Title: Ramsey numbers of sparse digraphs
In 1934, Rédei proved that every tournament contains a Hamiltonian path.
Equivalently, if P_n denotes a directed path on n vertices, then every
tournament on n vertices contains a copy of P_n.
Which other n-vertex digraphs must appear in any tournament on O(n)
vertices? Formally, the Ramsey number r(H) of a digraph H is defined as the
minimum N such that every N-vertex tournament contains a copy of H. This is
only well-defined for digraphs with no directed cycle, and the basic
question is which conditions on the n-vertex acyclic digraph H ensure that
r(H) = O(n).
If H has many edges, then a random construction shows that r(H) will be
substantially larger than linear in n. In the analogous undirected setting,
this turns out to be the only obstruction: a famous result of Lee, proving a
conjecture of Burr and Erdős, says that any sparse undirected graph has
Ramsey number that is linear in n.

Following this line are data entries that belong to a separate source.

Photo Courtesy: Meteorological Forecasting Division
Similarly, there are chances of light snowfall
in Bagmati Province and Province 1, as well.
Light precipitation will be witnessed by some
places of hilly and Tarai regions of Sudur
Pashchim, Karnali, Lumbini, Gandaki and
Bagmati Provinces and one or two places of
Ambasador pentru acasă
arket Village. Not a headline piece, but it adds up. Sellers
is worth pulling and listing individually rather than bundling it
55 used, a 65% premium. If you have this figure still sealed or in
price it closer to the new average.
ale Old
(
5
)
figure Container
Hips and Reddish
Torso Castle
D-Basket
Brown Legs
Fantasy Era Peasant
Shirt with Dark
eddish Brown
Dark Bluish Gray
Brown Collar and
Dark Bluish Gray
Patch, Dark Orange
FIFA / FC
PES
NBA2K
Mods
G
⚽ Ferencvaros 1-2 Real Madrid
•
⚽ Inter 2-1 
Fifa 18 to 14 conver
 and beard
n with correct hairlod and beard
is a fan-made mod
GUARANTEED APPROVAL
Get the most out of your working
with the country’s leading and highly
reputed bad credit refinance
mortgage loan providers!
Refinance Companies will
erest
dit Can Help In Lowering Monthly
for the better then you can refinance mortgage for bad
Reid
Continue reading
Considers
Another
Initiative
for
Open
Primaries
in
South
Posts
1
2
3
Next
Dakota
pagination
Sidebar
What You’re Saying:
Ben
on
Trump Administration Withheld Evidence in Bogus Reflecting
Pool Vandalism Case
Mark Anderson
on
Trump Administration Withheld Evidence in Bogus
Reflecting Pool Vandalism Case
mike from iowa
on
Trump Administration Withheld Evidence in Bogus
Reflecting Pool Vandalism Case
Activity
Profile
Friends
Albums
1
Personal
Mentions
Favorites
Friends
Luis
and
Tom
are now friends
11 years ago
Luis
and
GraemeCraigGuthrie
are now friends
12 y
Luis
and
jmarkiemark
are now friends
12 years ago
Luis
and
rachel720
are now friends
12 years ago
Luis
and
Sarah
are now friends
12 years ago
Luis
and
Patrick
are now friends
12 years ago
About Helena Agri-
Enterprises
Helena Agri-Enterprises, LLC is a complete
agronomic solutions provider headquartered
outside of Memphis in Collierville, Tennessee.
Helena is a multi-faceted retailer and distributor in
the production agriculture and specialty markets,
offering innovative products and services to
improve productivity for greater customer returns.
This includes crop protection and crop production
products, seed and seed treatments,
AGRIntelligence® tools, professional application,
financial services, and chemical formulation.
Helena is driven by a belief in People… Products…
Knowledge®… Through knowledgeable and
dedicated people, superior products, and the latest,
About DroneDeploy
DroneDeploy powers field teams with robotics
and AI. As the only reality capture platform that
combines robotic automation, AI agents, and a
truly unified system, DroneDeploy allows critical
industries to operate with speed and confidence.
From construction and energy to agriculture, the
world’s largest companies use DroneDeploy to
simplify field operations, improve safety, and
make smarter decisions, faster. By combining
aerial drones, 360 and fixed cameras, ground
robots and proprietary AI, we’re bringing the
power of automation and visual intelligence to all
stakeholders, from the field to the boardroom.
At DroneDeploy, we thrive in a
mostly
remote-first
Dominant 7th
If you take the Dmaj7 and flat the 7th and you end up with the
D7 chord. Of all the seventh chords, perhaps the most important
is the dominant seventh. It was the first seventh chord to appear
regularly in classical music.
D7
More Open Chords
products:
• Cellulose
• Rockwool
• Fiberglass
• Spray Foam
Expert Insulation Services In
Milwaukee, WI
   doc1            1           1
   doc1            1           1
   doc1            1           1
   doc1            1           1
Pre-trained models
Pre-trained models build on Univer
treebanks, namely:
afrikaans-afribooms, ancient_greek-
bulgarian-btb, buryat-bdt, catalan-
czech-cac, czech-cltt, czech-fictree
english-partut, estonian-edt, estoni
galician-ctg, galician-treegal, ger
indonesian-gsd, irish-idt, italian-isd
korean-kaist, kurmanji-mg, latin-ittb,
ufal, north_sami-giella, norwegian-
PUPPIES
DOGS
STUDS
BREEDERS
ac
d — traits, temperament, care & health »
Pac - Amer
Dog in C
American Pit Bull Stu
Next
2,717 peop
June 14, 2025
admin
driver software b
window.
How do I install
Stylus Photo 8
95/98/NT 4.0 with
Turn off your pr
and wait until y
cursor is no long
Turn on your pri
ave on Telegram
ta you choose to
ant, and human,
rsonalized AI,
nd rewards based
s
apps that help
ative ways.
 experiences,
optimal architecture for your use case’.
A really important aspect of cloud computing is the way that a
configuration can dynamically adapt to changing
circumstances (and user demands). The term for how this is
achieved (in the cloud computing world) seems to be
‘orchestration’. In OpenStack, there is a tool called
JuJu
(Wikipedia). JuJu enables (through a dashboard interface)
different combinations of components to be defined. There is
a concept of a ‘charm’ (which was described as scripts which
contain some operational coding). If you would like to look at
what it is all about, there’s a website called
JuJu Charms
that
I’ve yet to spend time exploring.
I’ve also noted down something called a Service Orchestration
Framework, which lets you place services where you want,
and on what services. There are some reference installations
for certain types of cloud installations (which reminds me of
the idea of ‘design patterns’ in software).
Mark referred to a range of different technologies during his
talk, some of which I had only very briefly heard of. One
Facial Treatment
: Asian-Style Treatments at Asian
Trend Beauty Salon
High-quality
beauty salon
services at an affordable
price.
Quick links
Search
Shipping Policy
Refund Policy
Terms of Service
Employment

Surprisingly, this is emphatically not
the case for digraphs: we construct, for any C > 1, a bounded-degree
n-vertex digraph H with r(H) > n^C. In the other direction, we prove linear
and nearly-linear upper bounds for several natural families of
bounded-degree digraphs, including random digraphs, digraphs of bounded
height, and digraphs of "low multiscale complexity".
Joint work with Jacob Fox and Xiaoyu He.